So hat er als großer Diplomat die Welt in Bewegung gebracht und schließlich etwa 30 Nationen aus vier verschiedenen Kontinenten motivieren können, um eine riesige Koalition mit mehr als einer halben Million Soldaten zu bilden. Diese waren hochgerüstet wie nie zuvor in der Geschichte, um dann gegen den Irak loszuschlagen.
Genau dasselbe wird in der Zukunft mit Jordanien, mit Edom, geschehen. Da wird ein Diplomat ausgesandt unter die Völker, um sie zu motivieren: „Steht auf, ja, lasst uns aufstehen gegen es zum Krieg!“
Hochmut und Selbstüberschätzung Edoms
Ich habe dann einen Absatz gemacht, weil hier eigentlich eine neue Strophe beginnt. Wichtig: In der hebräischen Poesie achtet man normalerweise nicht darauf, dass die Strophen gleich lang sind. Die Strophen können also sehr unterschiedlich lang sein.
Das ist nur ein Ideal in Europa, dass Gedichtstrophen möglichst gleich lang sein sollen. Es gibt aber auch Strophen im Hebräischen, die schön gleich lang sind. Zum Beispiel besteht Psalm 119 aus 22 Strophen mit jeweils acht Versen. Jeder Vers beginnt immer mit dem gleichen Buchstaben. So geht es durch das ganze Alphabet von 22 Buchstaben hindurch.

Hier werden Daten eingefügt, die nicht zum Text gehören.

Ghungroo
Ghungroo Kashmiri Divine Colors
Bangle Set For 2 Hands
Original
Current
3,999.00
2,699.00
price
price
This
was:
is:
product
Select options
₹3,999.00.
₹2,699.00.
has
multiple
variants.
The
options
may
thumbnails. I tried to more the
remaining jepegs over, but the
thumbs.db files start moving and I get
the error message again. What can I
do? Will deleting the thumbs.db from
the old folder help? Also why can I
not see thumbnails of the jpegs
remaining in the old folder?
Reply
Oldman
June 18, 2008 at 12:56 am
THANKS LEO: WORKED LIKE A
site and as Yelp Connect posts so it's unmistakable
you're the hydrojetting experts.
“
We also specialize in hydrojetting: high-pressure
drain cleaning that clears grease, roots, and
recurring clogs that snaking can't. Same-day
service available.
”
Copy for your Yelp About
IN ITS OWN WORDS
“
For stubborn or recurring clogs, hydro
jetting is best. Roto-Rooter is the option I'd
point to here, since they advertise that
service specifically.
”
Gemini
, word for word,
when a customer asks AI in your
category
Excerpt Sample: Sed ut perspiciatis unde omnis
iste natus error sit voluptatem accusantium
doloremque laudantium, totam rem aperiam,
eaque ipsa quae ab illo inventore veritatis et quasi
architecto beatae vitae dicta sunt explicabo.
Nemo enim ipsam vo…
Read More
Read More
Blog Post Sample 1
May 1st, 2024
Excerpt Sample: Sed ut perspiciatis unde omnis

Hier ist das jedoch nicht so.
Vers 2: Gott spricht jetzt zu Edom: „Siehe, gering habe ich dich gemacht unter den Nationen, sehr verschmäht bist du. Der Hochmut deines Herzens hat dich betrogen oder verführt, o Bewohnerin der Schlupfwinkel im Felsmassiv, auf seinem hohen Sitz, die du in deinem Herzen sprichst: Wer wird mich schon zur Erde hinabstürzen?“
Nun ist Folgendes interessant: Es heißt hier in der zweiten Verszeile von Vers 3 „O Bewohnerin der Schlupfwinkel im Felsmassiv“. In der Fußnote habe ich erklärt, dass das hebräische Wort „Sela“ auch als Eigenname verstanden werden kann. Darum könnte man auch übersetzen: „O Bewohnerin der Schlupfwinkel von Sela“ statt „im Felsmassiv“. Das Wort „Sela“ spielt hier offensichtlich auf den Namen der edomitischen Hauptstadt Sela an.
Die griechische Übersetzung dieses Namens lautet Petra. Petra ist die berühmte Felsenstadt Südjordaniens, eben in Edom, die erst im 19. Jahrhundert wiederentdeckt wurde – durch einen Menschen aus dem Westen.

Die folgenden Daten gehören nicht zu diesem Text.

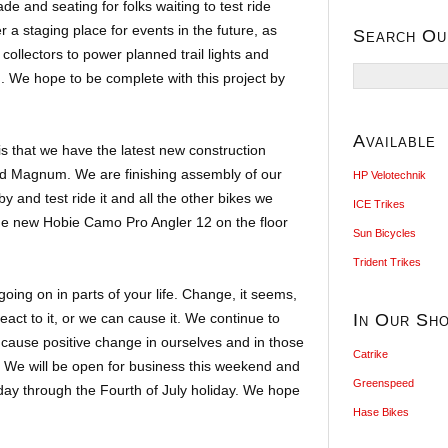
de and seating for folks waiting to test ride
fer a staging place for events in the future, as
Search Ou
 collectors to power planned trail lights and
Search
ng. We hope to be complete with this project by
for:
Available
s that we have the latest new construction
d Magnum. We are finishing assembly of our
HP Velotechnik
y and test ride it and all the other bikes we
ICE Trikes
he new Hobie Camo Pro Angler 12 on the floor
Sun Bicycles
Trident Trikes
ing on in parts of your life. Change, it seems,
eact to it, or we can cause it. We continue to
In Our Sh
 cause positive change in ourselves and in those
Catrike
. We will be open for business this weekend and
Greenspeed
day through the Fourth of July holiday. We hope
Hase Bikes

Es handelt sich um eine dermaßen gut versteckte Stadt, dass man sie nur durch einen ganz schmalen Gebirgsweg erreicht. Dann sieht man, wie die alten Edomiter ihre Häuser in die Felsenklüfte hineingebaut haben. Auch die späteren Nabatäer, die dort ebenfalls siedelten, haben das so gemacht.

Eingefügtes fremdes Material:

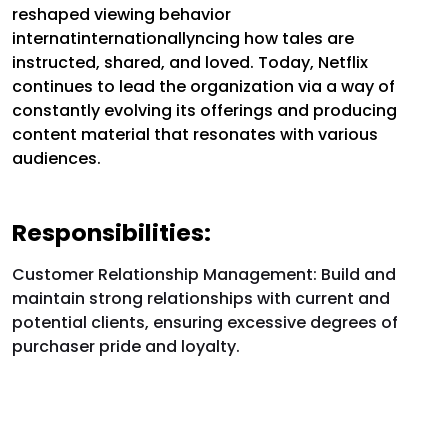
reshaped viewing behavior
internatinternationallyncing how tales are
instructed, shared, and loved. Today, Netflix
continues to lead the organization via a way of
constantly evolving its offerings and producing
content material that resonates with various
audiences.
Responsibilities:
Customer Relationship Management:
Build and
maintain strong relationships with current and
potential clients, ensuring excessive degrees of
purchaser pride and loyalty.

So haben sie sich eine Stadt aufgebaut, die praktisch militärisch nicht einzunehmen war. Sie war gut versteckt und äußerst sicher. Darauf wird angespielt, wenn es heißt: „O Bewohnerin der Schlupfwinkel im Felsmassiv“.
Die Nachkommen Esaus sind hochmütig und stolz geworden, weil sie ihre Häuser, ihre Wohnungen so in den Felsen hineingebaut haben – hoch oben auf ihrem hohen Sitz. Das hat sie zu Selbstsicherheit verführt, wenn sie sagen: „Wer wird mich schon zur Erde hinabstürzen?“
Hier greift Gott den Hochmut der Edomiter an und zeigt, dass sie wegen dieses Hochmuts unter das Gericht Gottes kommen.
Praktische Bedeutung der Prophetie für das Leben
Nun sehen wir: Was ist die praktische Bedeutung der Prophetie? Es geht nicht nur darum, Klarheit über den kommenden Fahrplan Gottes mit dieser Welt zu gewinnen. Das ist zwar ein Teil der Prophetie, aber wer sich nur darin verliert, hat die geistliche Bedeutung der Prophetie nicht verstanden.
Wir müssen uns immer fragen, auch bei den prophetischen Texten: Was hat das uns zu sagen? Wenn wir zum Beispiel sehen, dass das Buch Obadja geschrieben wurde, um den Hochmut Edoms zu rügen und schließlich unter das Gericht Gottes zu bringen, dann müssen wir uns natürlich im Klaren sein: Wenn wir hochmütig sind, wird Gott auch uns widerstehen. So heißt es in 1. Petrus 5: Gott widersteht dem Hochmütigen, dem Demütigen aber gibt er Gnade.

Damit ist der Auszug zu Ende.